# Dynamic Position Sizing for Mean Reversion

In this notebook, we implement a mean reversion strategy that dynamically adjusts position size based on the distance from the fair price of 2000. The further away the price is from 2000, the larger the position size.

In [None]:
import numpy as np
import pandas as pd
import matplotlib.pyplot as plt
import seaborn as sns

# Set plot style
plt.style.use('seaborn-v0_8-whitegrid')
plt.rcParams['figure.figsize'] = (12, 6)
plt.rcParams['figure.dpi'] = 100

## 1. Load Data

First, let's load the Squid_Ink price data and limit it to the first 20,000 timestamps (in-sample data).

In [None]:
# Define function to load price data from CSV files
def load_price_data(round_num, day_num):
    import os
    
    # Path to data directory
    data_path = '../../../Prosperity 3 Data'
    
    # Construct file path
    file_path = os.path.join(data_path, f'Round {round_num}/prices_round_{round_num}_day_{day_num}.csv')
    
    # Check if file exists
    if not os.path.exists(file_path):
        print(f"File not found: {file_path}")
        return pd.DataFrame()
    
    # Load data
    try:
        data = pd.read_csv(file_path, sep=';')
        print(f"Successfully loaded {len(data)} rows from {file_path}")
    except Exception as e:
        print(f"Error loading file {file_path}: {e}")
        return pd.DataFrame()
    
    return data

# Load data for all days in round 1
print("Loading price data...")
all_data = pd.DataFrame()

for day in range(-2, 1):
    day_data = load_price_data(1, day)
    if len(day_data) > 0:
        # Add day offset to timestamp for continuity
        day_data['timestamp'] += 10**6 * (day+2)
        all_data = pd.concat([all_data, day_data])

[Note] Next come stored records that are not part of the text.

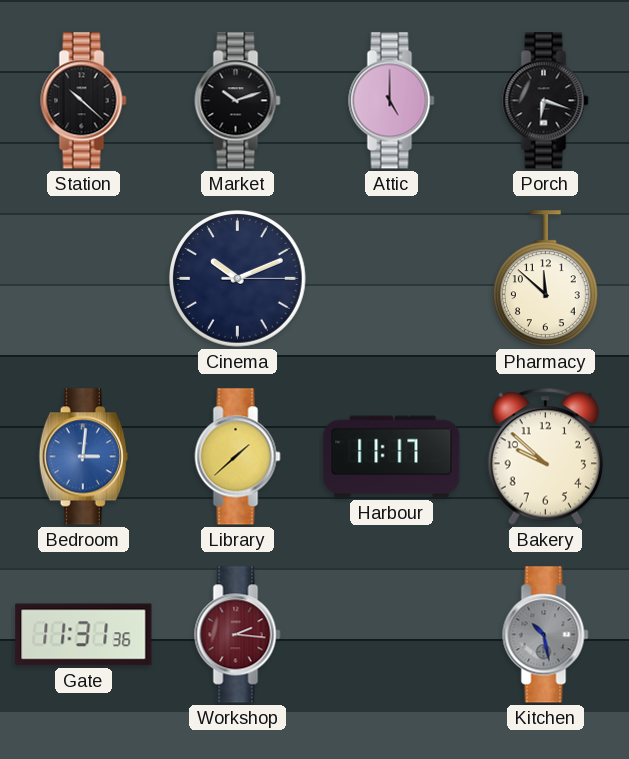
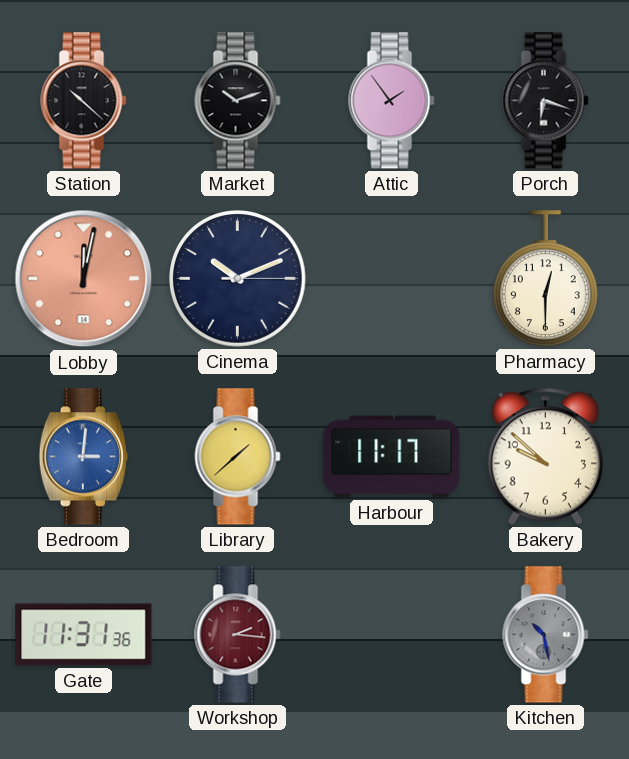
Attic: 5:00 -> 1:54
Lobby: none -> 12:02
Pharmacy: 11:52 -> 12:30
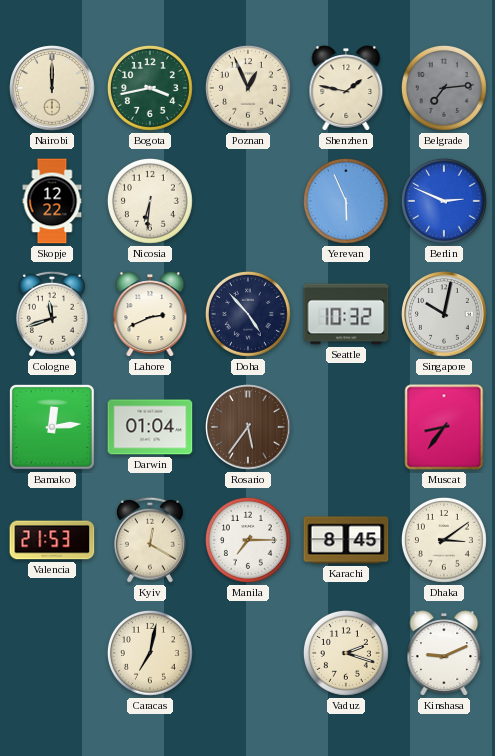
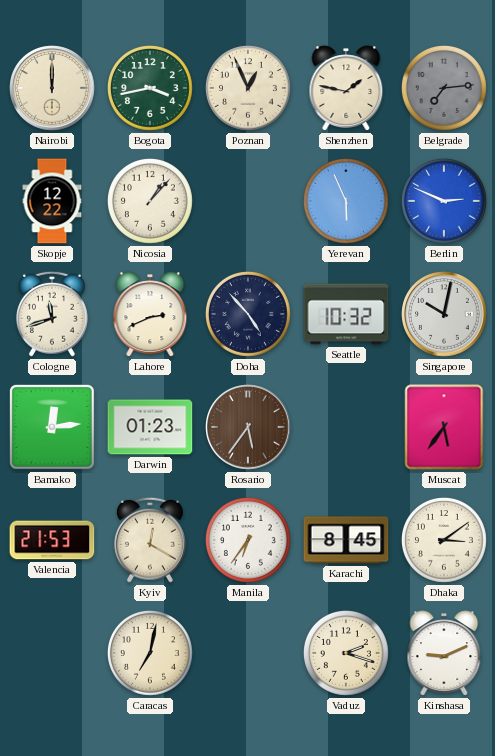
Nicosia: 6:31 -> 1:07
Darwin: 01:04 -> 01:23
Muscat: 8:36 -> 5:36
Manila: 7:15 -> 6:36
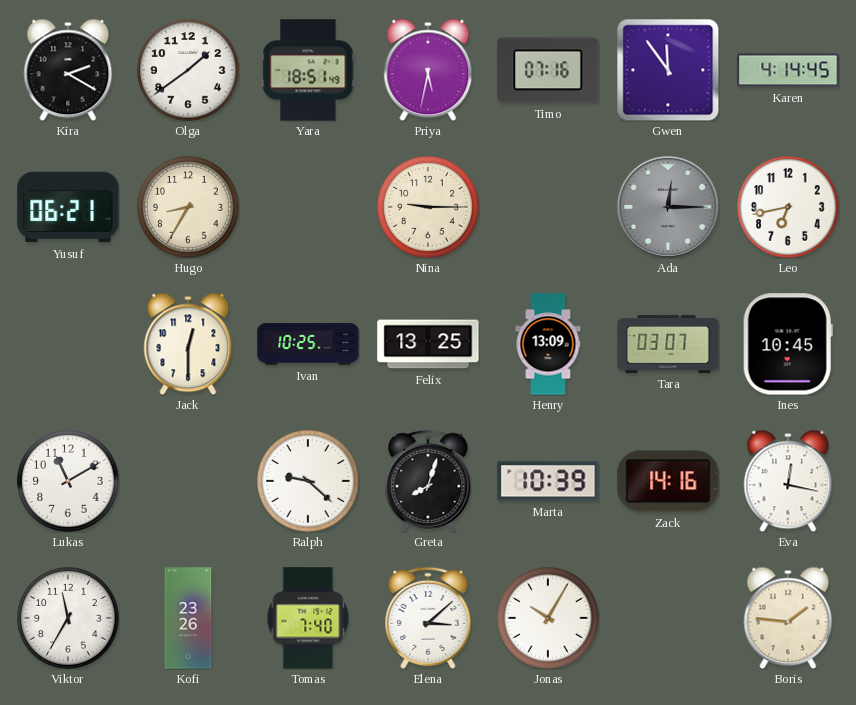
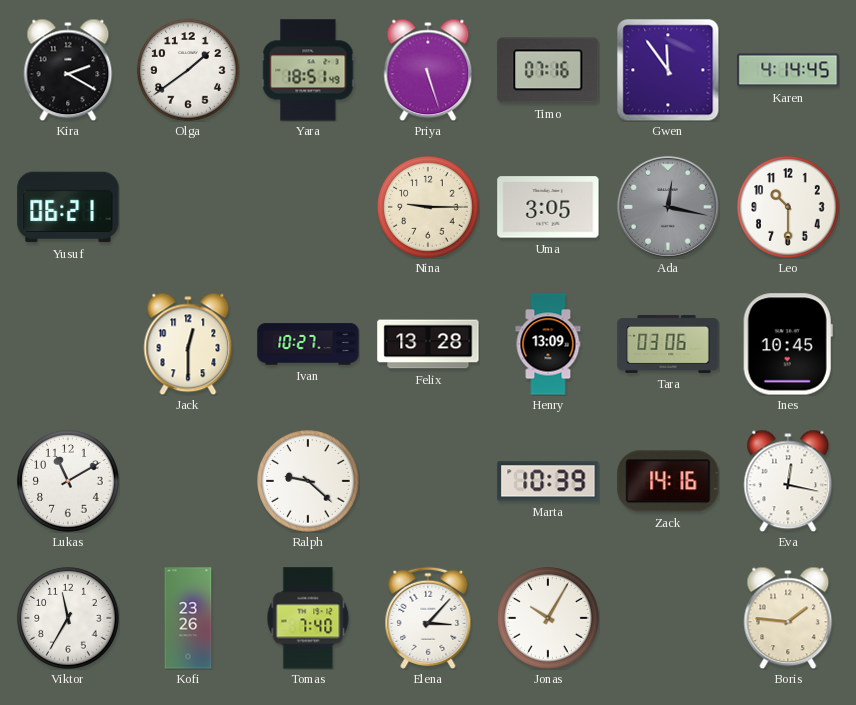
Priya: 5:32 -> 5:27
Hugo: 8:35 -> none
Uma: none -> 3:05
Ada: 12:15 -> 12:17
Leo: 6:43 -> 10:30
Ivan: 10:25 -> 10:27
Felix: 13:25 -> 13:28
Tara: 03:07 -> 03:06
Greta: 8:03 -> none
Elena: 3:08 -> 3:07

# Check if data was loaded successfully
if len(all_data) == 0:
    raise ValueError("No data was loaded. Please check the data directory path.")

# Check the columns in the loaded data
print(f"Columns in loaded data: {all_data.columns.tolist()}")

# Filter for SQUID_INK
if 'product' in all_data.columns:
    prices = all_data[all_data['product'] == 'SQUID_INK'].copy()
    print(f"Filtered for SQUID_INK using 'product' column: {len(prices)} rows")
elif 'symbol' in all_data.columns:
    prices = all_data[all_data['symbol'] == 'SQUID_INK'].copy()
    print(f"Filtered for SQUID_INK using 'symbol' column: {len(prices)} rows")
else:
    raise ValueError("Could not find 'product' or 'symbol' column in the data.")

# Check if we have any data after filtering
if len(prices) == 0:
    raise ValueError("No SQUID_INK data found after filtering.")

print(f"Loaded {len(prices)} SQUID_INK price data points")

# Sort by timestamp to ensure chronological order
prices = prices.sort_values('timestamp').reset_index(drop=True)
print(f"Sorted data by timestamp")

# Limit to first 20,000 timestamps (in-sample data)
in_sample_prices = prices.iloc[:20000]
print(f"Limited to {len(in_sample_prices)} in-sample data points")

In [None]:
# Extract price data from the real data
# For SQUID_INK, we'll use the mid_price column which is the average of bid and ask
print(f"Available columns in price data: {in_sample_prices.columns.tolist()}")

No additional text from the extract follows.